Problem to solve:
From the first line of the entries below through the line holding "Enayat Samangani", write out every line exactly, please, and leave out the pictures.

Source data:
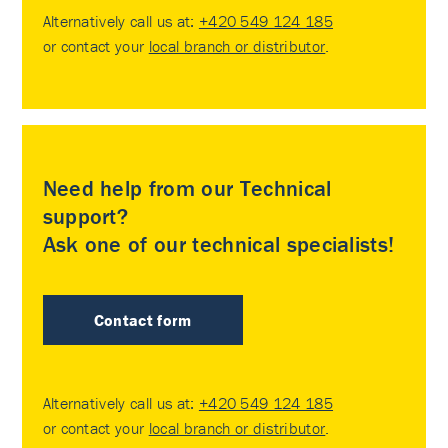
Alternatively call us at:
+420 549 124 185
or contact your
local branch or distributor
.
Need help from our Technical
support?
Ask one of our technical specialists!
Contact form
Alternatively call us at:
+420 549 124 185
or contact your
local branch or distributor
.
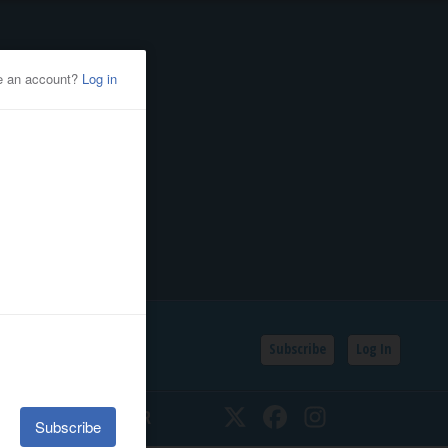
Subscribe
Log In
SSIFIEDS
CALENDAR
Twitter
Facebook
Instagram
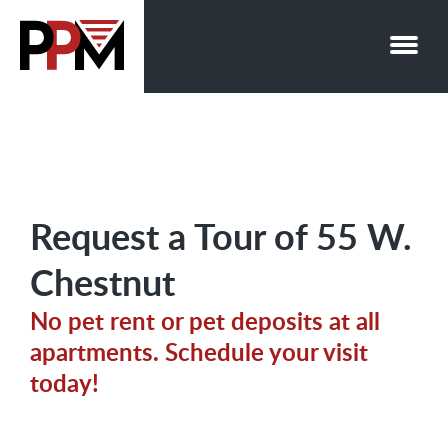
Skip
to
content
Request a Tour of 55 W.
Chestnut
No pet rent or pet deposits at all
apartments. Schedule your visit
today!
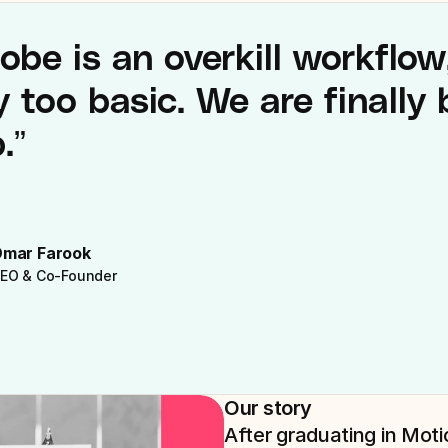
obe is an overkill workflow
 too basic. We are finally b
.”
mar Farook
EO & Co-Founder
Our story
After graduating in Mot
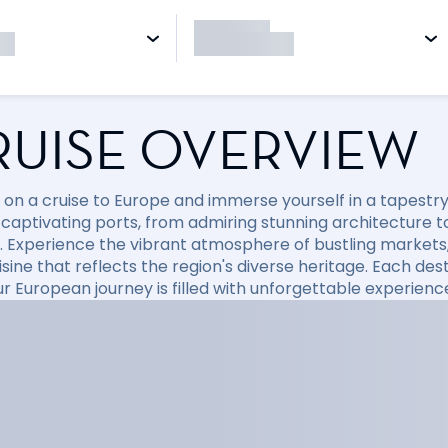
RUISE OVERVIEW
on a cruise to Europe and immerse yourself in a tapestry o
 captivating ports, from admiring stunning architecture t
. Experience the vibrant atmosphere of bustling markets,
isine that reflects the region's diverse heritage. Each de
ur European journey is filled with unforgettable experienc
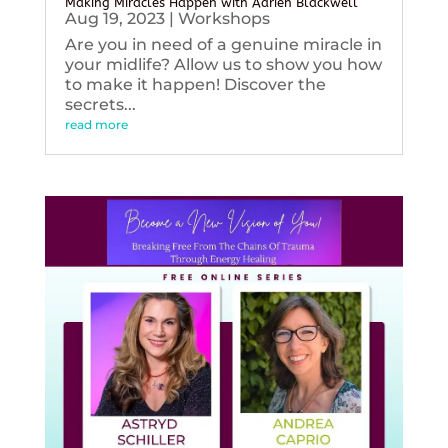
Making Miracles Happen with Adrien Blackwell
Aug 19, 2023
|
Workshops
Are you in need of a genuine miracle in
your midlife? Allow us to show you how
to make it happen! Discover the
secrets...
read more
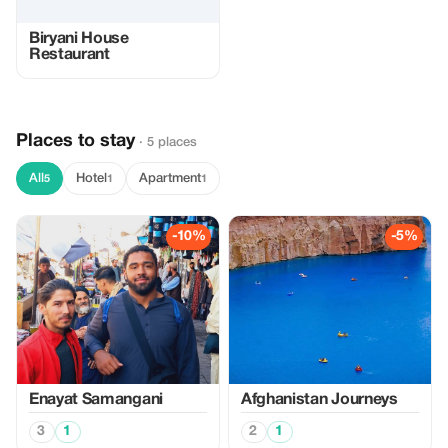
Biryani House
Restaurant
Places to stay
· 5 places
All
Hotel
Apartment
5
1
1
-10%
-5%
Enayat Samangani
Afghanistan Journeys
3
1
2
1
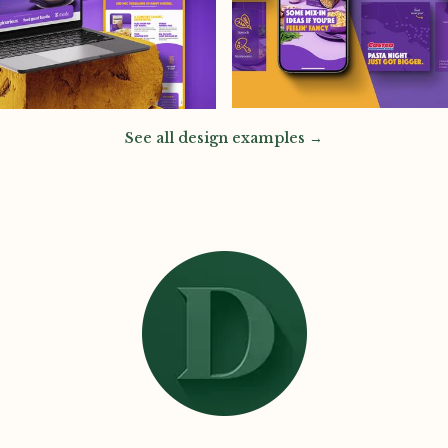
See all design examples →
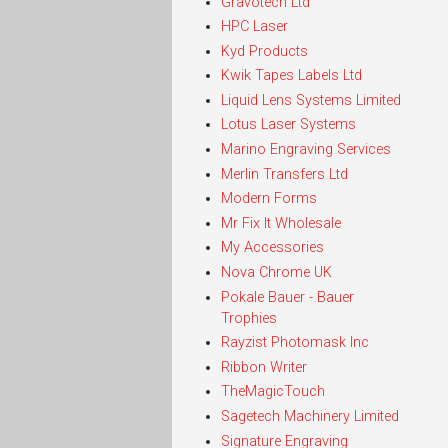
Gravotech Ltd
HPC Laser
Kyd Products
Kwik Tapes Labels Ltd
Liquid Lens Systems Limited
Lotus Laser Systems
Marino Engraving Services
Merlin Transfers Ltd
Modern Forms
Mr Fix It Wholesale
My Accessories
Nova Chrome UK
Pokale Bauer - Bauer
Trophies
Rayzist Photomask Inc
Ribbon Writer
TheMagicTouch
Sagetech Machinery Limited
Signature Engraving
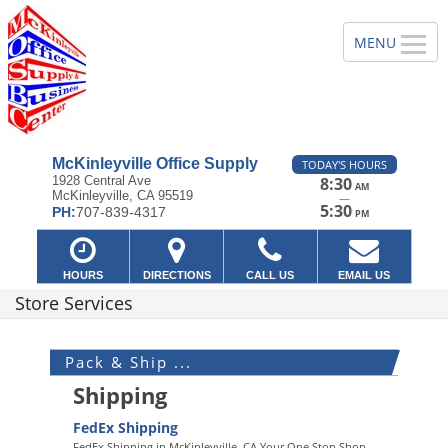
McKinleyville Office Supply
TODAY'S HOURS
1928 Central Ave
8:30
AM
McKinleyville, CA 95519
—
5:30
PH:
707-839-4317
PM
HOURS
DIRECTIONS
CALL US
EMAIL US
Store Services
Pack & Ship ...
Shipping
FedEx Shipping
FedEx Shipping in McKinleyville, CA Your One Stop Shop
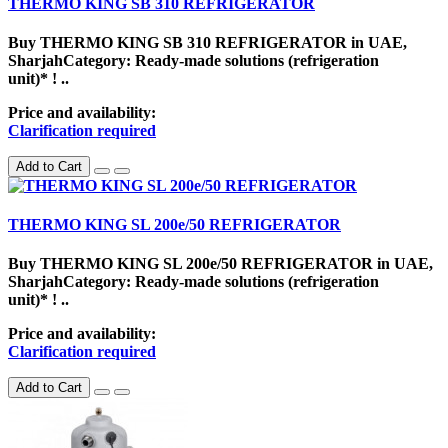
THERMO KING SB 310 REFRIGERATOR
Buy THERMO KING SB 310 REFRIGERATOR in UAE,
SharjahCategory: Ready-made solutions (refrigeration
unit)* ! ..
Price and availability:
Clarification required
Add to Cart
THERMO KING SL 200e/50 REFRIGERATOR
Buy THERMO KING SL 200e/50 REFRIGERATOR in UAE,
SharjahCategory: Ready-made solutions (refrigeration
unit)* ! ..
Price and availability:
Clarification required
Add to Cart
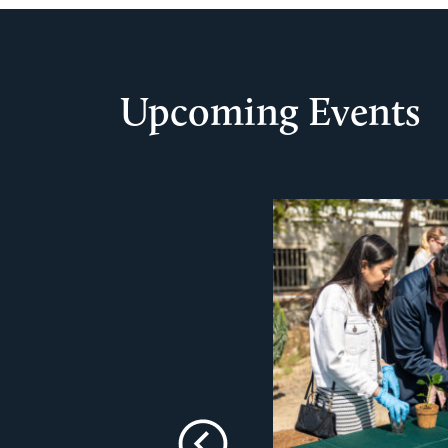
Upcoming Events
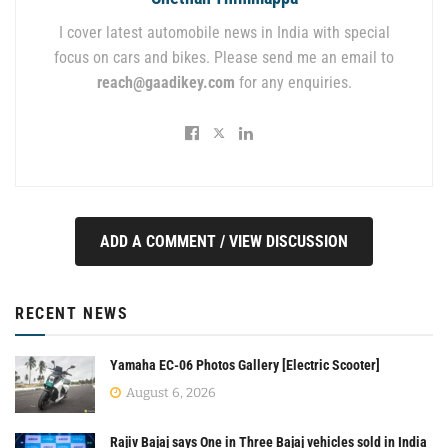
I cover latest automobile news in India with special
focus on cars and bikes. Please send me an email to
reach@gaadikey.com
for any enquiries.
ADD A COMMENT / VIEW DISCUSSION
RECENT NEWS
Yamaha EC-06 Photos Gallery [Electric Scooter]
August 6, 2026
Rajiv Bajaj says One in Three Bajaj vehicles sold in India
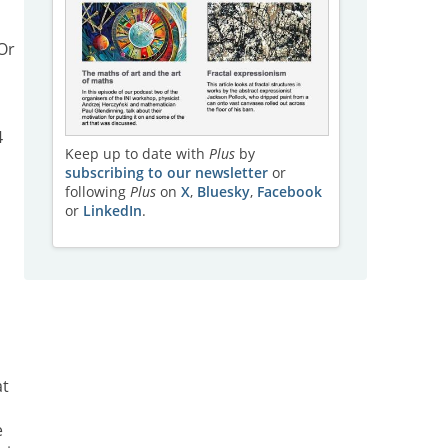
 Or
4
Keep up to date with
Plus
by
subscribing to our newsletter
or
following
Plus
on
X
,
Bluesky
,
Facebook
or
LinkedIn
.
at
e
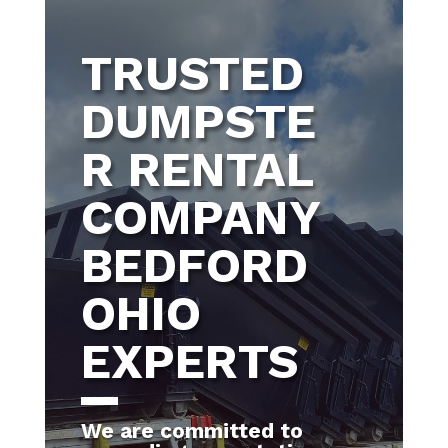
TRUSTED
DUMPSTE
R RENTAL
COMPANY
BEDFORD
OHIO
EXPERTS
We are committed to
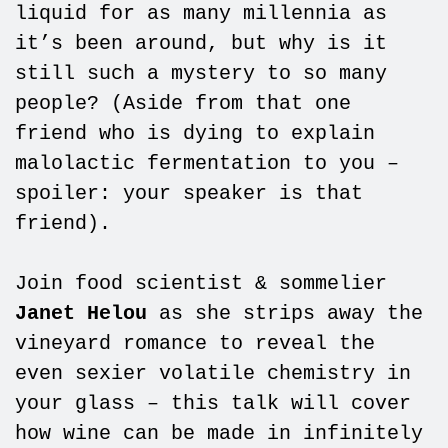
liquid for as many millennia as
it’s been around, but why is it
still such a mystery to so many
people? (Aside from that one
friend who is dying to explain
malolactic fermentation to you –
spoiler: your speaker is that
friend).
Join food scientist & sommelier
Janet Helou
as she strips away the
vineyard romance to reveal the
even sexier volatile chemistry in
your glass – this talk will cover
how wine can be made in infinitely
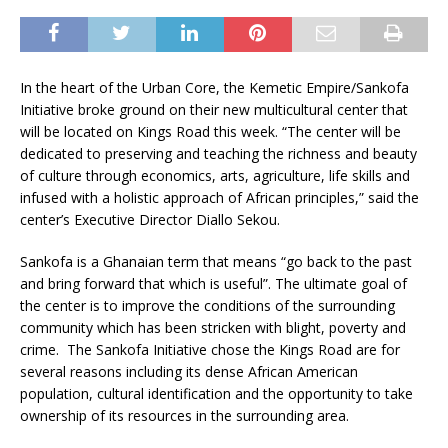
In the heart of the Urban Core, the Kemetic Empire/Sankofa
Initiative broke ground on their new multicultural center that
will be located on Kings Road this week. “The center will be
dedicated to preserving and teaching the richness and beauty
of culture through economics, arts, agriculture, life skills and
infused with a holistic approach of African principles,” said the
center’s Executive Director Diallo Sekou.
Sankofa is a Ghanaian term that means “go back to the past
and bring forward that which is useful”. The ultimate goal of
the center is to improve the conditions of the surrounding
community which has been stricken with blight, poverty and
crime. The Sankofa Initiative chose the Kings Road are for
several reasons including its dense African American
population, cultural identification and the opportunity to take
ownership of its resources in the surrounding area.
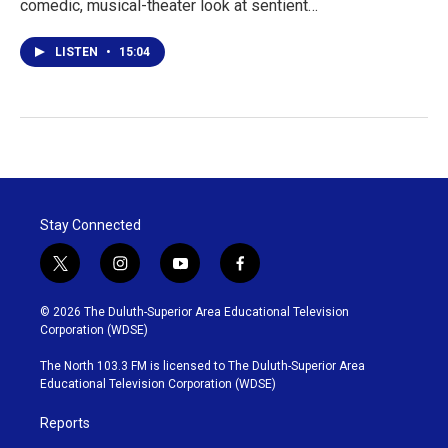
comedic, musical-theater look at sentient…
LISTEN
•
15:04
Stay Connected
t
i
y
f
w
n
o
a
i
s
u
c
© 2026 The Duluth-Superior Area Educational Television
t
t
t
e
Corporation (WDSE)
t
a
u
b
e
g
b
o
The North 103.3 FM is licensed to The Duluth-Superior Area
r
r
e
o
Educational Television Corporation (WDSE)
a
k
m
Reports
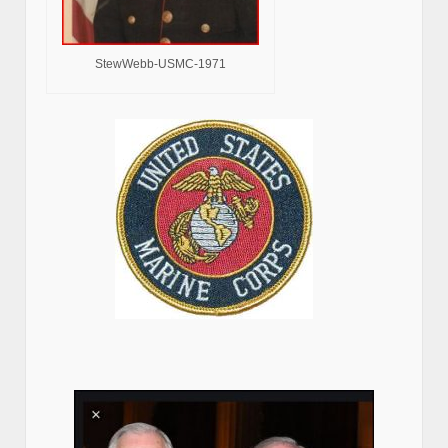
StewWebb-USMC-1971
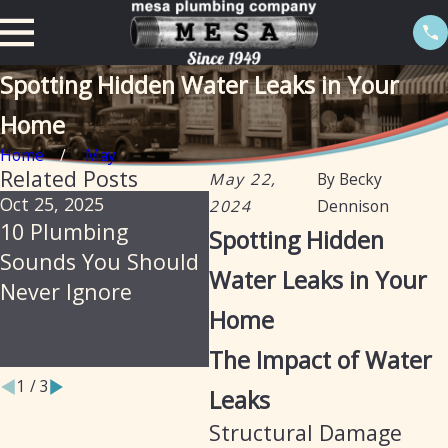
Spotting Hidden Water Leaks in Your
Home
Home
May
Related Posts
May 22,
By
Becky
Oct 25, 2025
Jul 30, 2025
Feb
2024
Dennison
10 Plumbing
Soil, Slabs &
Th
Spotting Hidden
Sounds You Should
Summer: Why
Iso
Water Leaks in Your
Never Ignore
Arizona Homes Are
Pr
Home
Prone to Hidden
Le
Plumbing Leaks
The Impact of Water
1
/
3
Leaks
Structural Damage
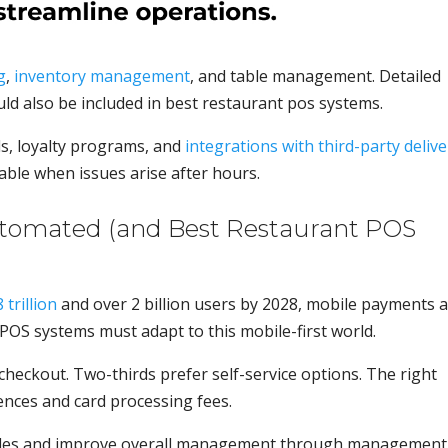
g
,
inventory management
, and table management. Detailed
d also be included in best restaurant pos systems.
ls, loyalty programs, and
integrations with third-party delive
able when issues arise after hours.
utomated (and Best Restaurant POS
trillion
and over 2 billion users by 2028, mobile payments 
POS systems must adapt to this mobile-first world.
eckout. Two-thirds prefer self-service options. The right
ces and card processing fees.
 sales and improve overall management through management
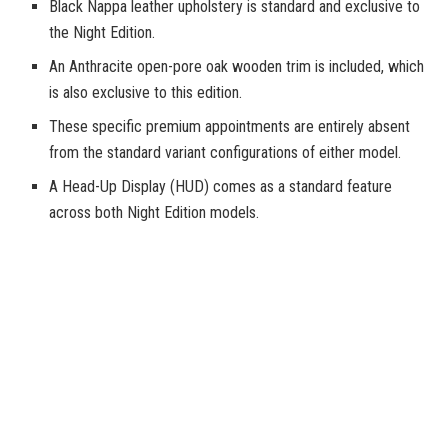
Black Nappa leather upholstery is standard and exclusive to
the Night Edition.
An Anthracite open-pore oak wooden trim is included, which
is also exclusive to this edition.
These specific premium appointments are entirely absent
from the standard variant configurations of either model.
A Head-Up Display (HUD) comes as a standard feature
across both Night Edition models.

Result of the exercise:
Alternatively call us at:
+420 549 124 185
or contact your
local branch or distributor
.
Need help from our Technical
support?
Ask one of our technical specialists!
Contact form
Alternatively call us at:
+420 549 124 185
or contact your
local branch or distributor
.
Subscribe
Log In
SSIFIEDS
CALENDAR
Twitter
Facebook
Instagram
Skip
to
content
Request a Tour of 55 W.
Chestnut
No pet rent or pet deposits at all
apartments. Schedule your visit
today!
obe is an overkill workflow
 too basic. We are finally b
.”
mar Farook
EO & Co-Founder
Our story
After graduating in Mot
RUISE OVERVIEW
on a cruise to Europe and immerse yourself in a tapestry o
 captivating ports, from admiring stunning architecture t
. Experience the vibrant atmosphere of bustling markets,
isine that reflects the region's diverse heritage. Each de
ur European journey is filled with unforgettable experienc
Making Miracles Happen with Adrien Blackwell
Aug 19, 2023
|
Workshops
Are you in need of a genuine miracle in
your midlife? Allow us to show you how
to make it happen! Discover the
secrets...
read more
Biryani House
Restaurant
Places to stay
· 5 places
All
Hotel
Apartment
5
1
1
-10%
-5%
Enayat Samangani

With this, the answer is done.